Claire in La Plata writes: "I love my backyard, and I've always been able to peacefully co-exist with the wildlife that wanders through. Last year, I hoped this would include the groundhog we discovered living under a shed. But he has emerged from hibernation with a mad, crazy hunger, chowing down on every plant in my backyard. I don't necessarily want to ban him from the backyard but he has completely eaten all of my annuals and perennials, despite store-bought sprays designed to deter him."
Sorry, Claire—but you need to think less Disney and a lot more Darwin. Groundhogs undermine structures and endanger our legs (think compound fracture) with their intricate burrows. They are large animals with powerful claws and very dangerous when cornered -- they tear family dogs apart, ask any vet. And they have insatiable appetites for our plants. Your woodchuck must be dealt with the sooner, the better.

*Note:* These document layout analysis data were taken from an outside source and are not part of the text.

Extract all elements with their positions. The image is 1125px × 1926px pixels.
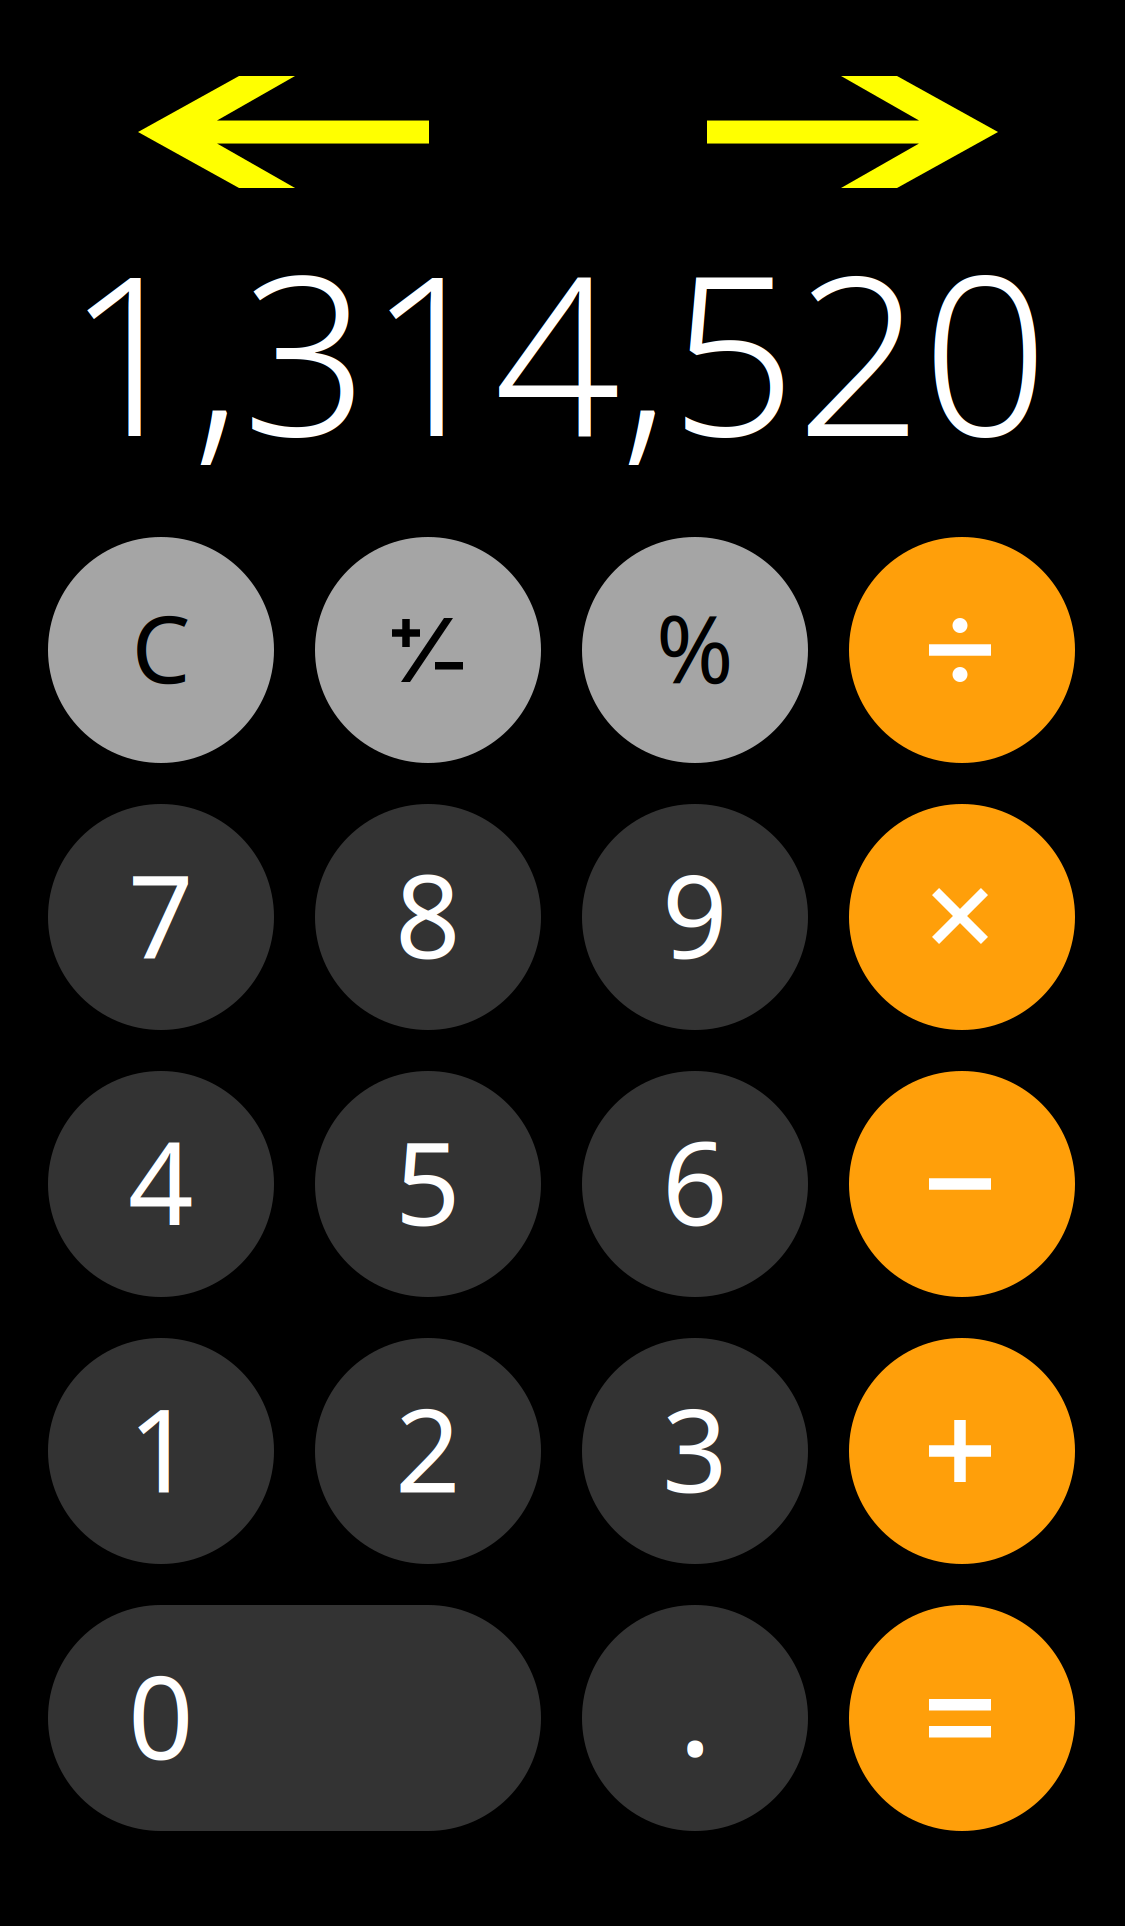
staticText: C — [132, 585, 190, 709]
button[interactable]: Previous — [138, 76, 429, 188]
button[interactable]: 8 — [315, 804, 541, 1030]
button[interactable]: 1 — [48, 1338, 274, 1564]
staticText: 6 — [662, 1105, 728, 1257]
button[interactable]: Subtract — [849, 1071, 1075, 1297]
button[interactable]: 0 — [48, 1605, 541, 1831]
button[interactable]: Next — [707, 76, 998, 188]
button[interactable]: Plus minus — [315, 537, 541, 763]
staticText: 1,314,520 — [66, 203, 1048, 497]
button[interactable]: 2 — [315, 1338, 541, 1564]
button[interactable]: 9 — [582, 804, 808, 1030]
button[interactable]: 6 — [582, 1071, 808, 1297]
staticText: % — [656, 585, 734, 709]
button[interactable]: 5 — [315, 1071, 541, 1297]
staticText: 2 — [395, 1372, 461, 1524]
staticText: 4 — [128, 1105, 194, 1257]
button[interactable]: 4 — [48, 1071, 274, 1297]
button[interactable]: Multiply — [849, 804, 1075, 1030]
button[interactable]: % — [582, 537, 808, 763]
staticText: . — [678, 1621, 712, 1791]
staticText: 9 — [662, 838, 728, 990]
staticText: 8 — [395, 838, 461, 990]
button[interactable]: 7 — [48, 804, 274, 1030]
button[interactable]: Divide — [849, 537, 1075, 763]
staticText: 5 — [395, 1105, 461, 1257]
button[interactable]: 3 — [582, 1338, 808, 1564]
button[interactable]: C — [48, 537, 274, 763]
staticText: 7 — [128, 838, 194, 990]
button[interactable]: . — [582, 1605, 808, 1831]
button[interactable]: Equals — [849, 1605, 1075, 1831]
staticText: 1 — [128, 1372, 194, 1524]
staticText: 0 — [128, 1639, 194, 1791]
button[interactable]: Add — [849, 1338, 1075, 1564]
staticText: 3 — [662, 1372, 728, 1524]
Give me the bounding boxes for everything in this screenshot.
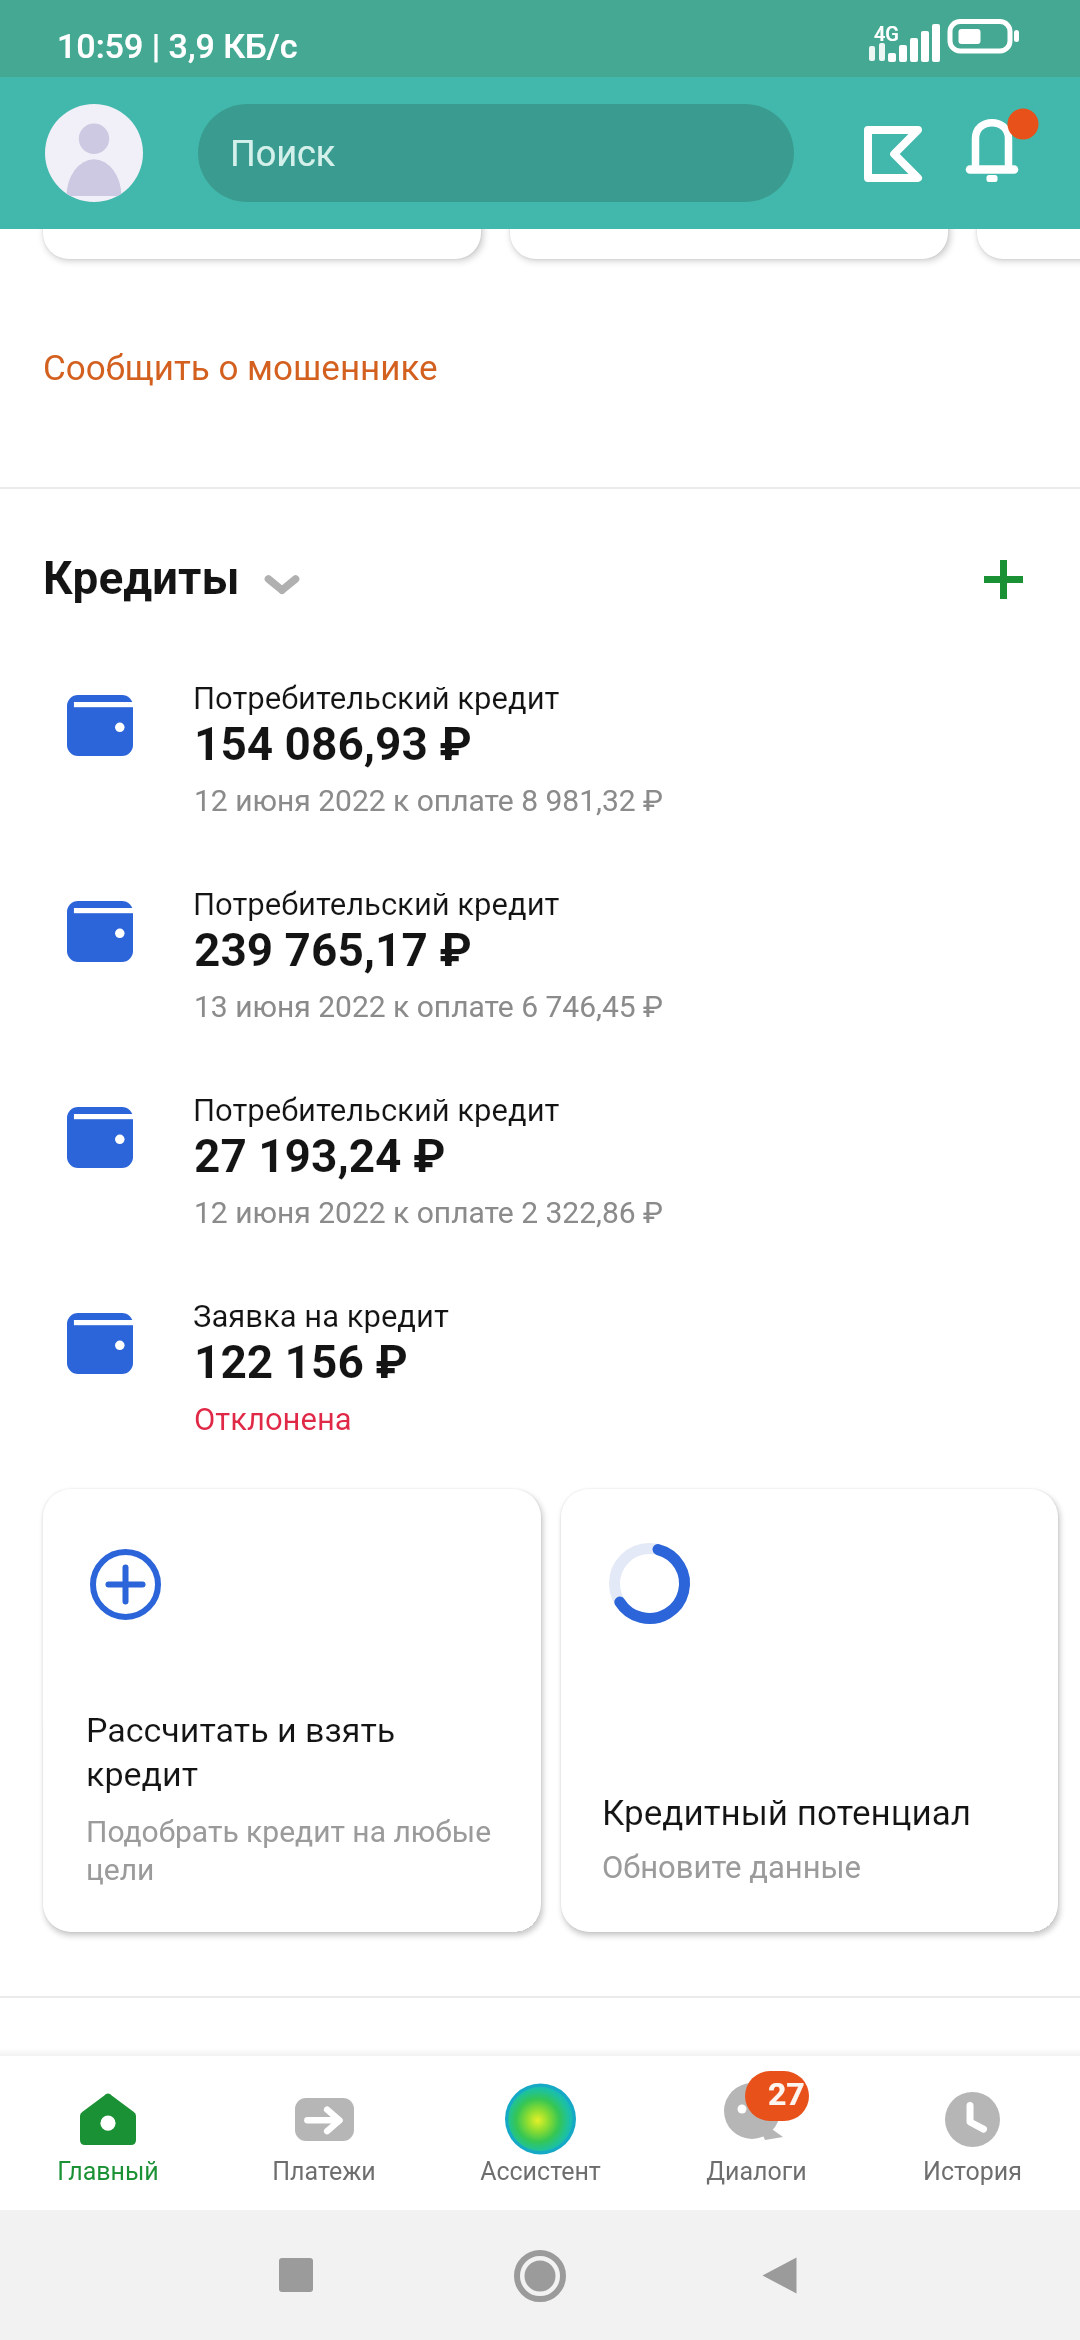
staticText: Заявка на кредит: [193, 1298, 449, 1334]
button[interactable]: Платежи: [216, 2056, 432, 2210]
staticText: 4G: [874, 22, 899, 45]
staticText: 239 765,17 ₽: [194, 923, 472, 977]
button[interactable]: Домой: [514, 2250, 566, 2302]
button[interactable]: Поиск: [198, 104, 794, 202]
staticText: Потребительский кредит: [193, 1092, 560, 1128]
button[interactable]: [510, 169, 948, 259]
button[interactable]: Потребительский кредит: [0, 1058, 1080, 1253]
staticText: Потребительский кредит: [193, 886, 560, 922]
button[interactable]: 27: [648, 2056, 864, 2210]
button[interactable]: Главный: [0, 2056, 216, 2210]
staticText: Главный: [57, 2157, 159, 2186]
button[interactable]: Профиль: [45, 104, 143, 202]
staticText: Сообщить о мошеннике: [43, 348, 438, 389]
button[interactable]: История: [864, 2056, 1080, 2210]
staticText: Обновите данные: [602, 1849, 862, 1885]
button[interactable]: Потребительский кредит: [0, 852, 1080, 1047]
staticText: Ассистент: [480, 2157, 601, 2186]
button[interactable]: Назад: [762, 2257, 797, 2294]
button[interactable]: Сообщить о мошеннике: [0, 300, 1080, 410]
staticText: 154 086,93 ₽: [194, 717, 472, 771]
button[interactable]: [43, 169, 481, 259]
button[interactable]: Кредитный потенциал: [561, 1489, 1058, 1932]
button[interactable]: [977, 169, 1080, 259]
staticText: Поиск: [230, 133, 336, 175]
staticText: Кредитный потенциал: [602, 1793, 971, 1834]
button[interactable]: Кредиты: [43, 551, 302, 605]
button[interactable]: Обзор: [279, 2258, 313, 2292]
button[interactable]: Уведомления: [941, 101, 1045, 205]
button[interactable]: Ассистент: [432, 2056, 648, 2210]
staticText: 27 193,24 ₽: [194, 1129, 446, 1183]
staticText: Платежи: [272, 2157, 376, 2186]
button[interactable]: СберСпасибо: [841, 102, 945, 206]
staticText: Потребительский кредит: [193, 680, 560, 716]
staticText: Диалоги: [706, 2157, 807, 2186]
staticText: 122 156 ₽: [194, 1335, 408, 1389]
button[interactable]: Добавить кредит: [959, 535, 1047, 623]
button[interactable]: Потребительский кредит: [0, 646, 1080, 841]
staticText: 10:59 | 3,9 КБ/с: [57, 26, 298, 66]
button[interactable]: Рассчитать и взять кредит: [43, 1489, 541, 1932]
staticText: Подобрать кредит на любые цели: [86, 1814, 492, 1887]
staticText: Отклонена: [194, 1401, 352, 1437]
staticText: 12 июня 2022 к оплате 2 322,86 ₽: [194, 1195, 664, 1230]
staticText: Рассчитать и взять кредит: [86, 1710, 396, 1794]
button[interactable]: Заявка на кредит: [0, 1264, 1080, 1459]
staticText: История: [923, 2157, 1022, 2186]
staticText: Кредиты: [43, 551, 240, 605]
staticText: 27: [768, 2075, 805, 2113]
staticText: 13 июня 2022 к оплате 6 746,45 ₽: [194, 989, 664, 1024]
staticText: 12 июня 2022 к оплате 8 981,32 ₽: [194, 783, 664, 818]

One way to try and get them to relocate is by repeatedly pouring used kitty litter down their holes. Remove and safely dispose of the solid waste and just use the ‘aromatic' clay— the more aromatic the better. Groundhogs try and keep very clean burrows and this grosses them out. But if this trick doesn't work, the hog will have to be trapped and removed before somebody gets hurt. You'll need to buy, rent or borrow a large live trap like a Havahart or Tomahawk. Local wildlife control officials often have them available to homeowners with problems like yours.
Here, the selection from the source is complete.